> Transcribed page contents

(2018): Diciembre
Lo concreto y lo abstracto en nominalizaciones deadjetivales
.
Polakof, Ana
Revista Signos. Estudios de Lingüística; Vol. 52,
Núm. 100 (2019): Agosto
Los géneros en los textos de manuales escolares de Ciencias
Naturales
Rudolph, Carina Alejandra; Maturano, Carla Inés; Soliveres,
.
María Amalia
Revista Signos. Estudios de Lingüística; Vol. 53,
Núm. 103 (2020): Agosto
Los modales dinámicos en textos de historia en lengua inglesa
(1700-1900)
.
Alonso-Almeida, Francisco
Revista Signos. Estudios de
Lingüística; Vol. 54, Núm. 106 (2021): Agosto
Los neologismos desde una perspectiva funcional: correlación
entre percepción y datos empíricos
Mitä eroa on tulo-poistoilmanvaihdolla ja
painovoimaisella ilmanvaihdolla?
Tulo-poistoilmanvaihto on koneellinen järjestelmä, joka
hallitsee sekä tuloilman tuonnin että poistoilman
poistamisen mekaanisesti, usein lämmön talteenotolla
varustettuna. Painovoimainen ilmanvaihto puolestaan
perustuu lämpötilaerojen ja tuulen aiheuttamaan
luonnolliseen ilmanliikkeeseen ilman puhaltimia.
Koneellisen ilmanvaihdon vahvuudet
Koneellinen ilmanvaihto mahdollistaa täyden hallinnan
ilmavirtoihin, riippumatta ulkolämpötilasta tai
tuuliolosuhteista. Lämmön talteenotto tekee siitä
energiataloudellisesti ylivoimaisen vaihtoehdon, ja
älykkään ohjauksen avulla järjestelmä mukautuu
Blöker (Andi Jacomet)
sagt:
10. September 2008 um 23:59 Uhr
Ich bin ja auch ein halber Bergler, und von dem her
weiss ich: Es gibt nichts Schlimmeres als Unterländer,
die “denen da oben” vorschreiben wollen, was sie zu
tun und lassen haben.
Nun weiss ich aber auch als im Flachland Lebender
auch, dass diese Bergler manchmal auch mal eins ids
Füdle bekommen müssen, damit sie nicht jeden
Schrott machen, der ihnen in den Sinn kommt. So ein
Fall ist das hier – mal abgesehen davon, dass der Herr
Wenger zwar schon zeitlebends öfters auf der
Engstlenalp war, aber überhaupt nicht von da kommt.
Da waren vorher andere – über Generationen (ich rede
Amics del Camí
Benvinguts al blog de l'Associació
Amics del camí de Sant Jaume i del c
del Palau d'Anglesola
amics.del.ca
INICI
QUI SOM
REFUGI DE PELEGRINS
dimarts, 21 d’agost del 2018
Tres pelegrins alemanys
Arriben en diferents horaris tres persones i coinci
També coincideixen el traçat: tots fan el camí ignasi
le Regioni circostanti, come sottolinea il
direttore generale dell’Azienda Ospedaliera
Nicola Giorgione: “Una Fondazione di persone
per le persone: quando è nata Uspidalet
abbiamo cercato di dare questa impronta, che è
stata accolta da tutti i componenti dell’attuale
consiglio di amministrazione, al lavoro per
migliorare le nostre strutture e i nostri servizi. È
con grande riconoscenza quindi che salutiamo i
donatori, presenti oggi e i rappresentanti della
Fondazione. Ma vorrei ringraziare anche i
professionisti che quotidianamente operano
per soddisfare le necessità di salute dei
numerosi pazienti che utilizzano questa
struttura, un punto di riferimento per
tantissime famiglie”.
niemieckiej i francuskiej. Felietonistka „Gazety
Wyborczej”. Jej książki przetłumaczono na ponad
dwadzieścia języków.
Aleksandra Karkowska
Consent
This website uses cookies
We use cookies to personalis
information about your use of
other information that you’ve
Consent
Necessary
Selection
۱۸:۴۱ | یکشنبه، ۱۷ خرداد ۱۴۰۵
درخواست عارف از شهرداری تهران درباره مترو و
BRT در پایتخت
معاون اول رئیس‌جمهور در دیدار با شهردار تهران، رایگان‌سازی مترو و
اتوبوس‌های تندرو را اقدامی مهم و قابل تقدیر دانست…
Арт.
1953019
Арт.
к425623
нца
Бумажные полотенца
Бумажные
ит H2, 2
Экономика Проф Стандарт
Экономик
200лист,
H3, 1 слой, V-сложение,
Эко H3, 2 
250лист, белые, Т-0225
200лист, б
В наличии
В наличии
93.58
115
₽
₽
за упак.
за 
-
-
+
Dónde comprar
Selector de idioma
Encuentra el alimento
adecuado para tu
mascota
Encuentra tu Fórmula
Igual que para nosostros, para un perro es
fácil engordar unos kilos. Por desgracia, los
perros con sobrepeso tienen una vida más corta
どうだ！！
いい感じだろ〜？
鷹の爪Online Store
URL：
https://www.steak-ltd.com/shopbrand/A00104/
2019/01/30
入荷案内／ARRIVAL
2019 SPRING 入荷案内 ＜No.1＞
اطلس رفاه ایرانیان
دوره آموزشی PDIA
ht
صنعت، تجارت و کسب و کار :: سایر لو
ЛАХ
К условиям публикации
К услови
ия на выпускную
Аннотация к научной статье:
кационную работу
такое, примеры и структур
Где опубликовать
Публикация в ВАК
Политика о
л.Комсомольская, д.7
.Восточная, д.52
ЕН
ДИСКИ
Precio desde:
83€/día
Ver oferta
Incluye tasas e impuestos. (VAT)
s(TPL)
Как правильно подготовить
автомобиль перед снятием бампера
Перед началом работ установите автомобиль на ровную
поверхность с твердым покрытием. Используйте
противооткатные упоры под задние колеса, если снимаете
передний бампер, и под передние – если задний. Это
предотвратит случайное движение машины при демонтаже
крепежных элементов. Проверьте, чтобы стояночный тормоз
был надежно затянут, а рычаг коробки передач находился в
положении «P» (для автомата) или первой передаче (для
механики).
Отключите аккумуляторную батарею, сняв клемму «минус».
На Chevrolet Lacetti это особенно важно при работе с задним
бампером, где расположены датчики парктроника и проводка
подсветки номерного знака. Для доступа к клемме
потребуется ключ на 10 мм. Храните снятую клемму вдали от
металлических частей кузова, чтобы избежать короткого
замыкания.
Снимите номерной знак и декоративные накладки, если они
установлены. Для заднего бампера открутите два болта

> Brief
The line containing "Перед началом работ" and every line after it, through the end of the records, should be repeated exactly and alone.

> Answer section
Перед началом работ установите автомобиль на ровную
поверхность с твердым покрытием. Используйте
противооткатные упоры под задние колеса, если снимаете
передний бампер, и под передние – если задний. Это
предотвратит случайное движение машины при демонтаже
крепежных элементов. Проверьте, чтобы стояночный тормоз
был надежно затянут, а рычаг коробки передач находился в
положении «P» (для автомата) или первой передаче (для
механики).
Отключите аккумуляторную батарею, сняв клемму «минус».
На Chevrolet Lacetti это особенно важно при работе с задним
бампером, где расположены датчики парктроника и проводка
подсветки номерного знака. Для доступа к клемме
потребуется ключ на 10 мм. Храните снятую клемму вдали от
металлических частей кузова, чтобы избежать короткого
замыкания.
Снимите номерной знак и декоративные накладки, если они
установлены. Для заднего бампера открутите два болта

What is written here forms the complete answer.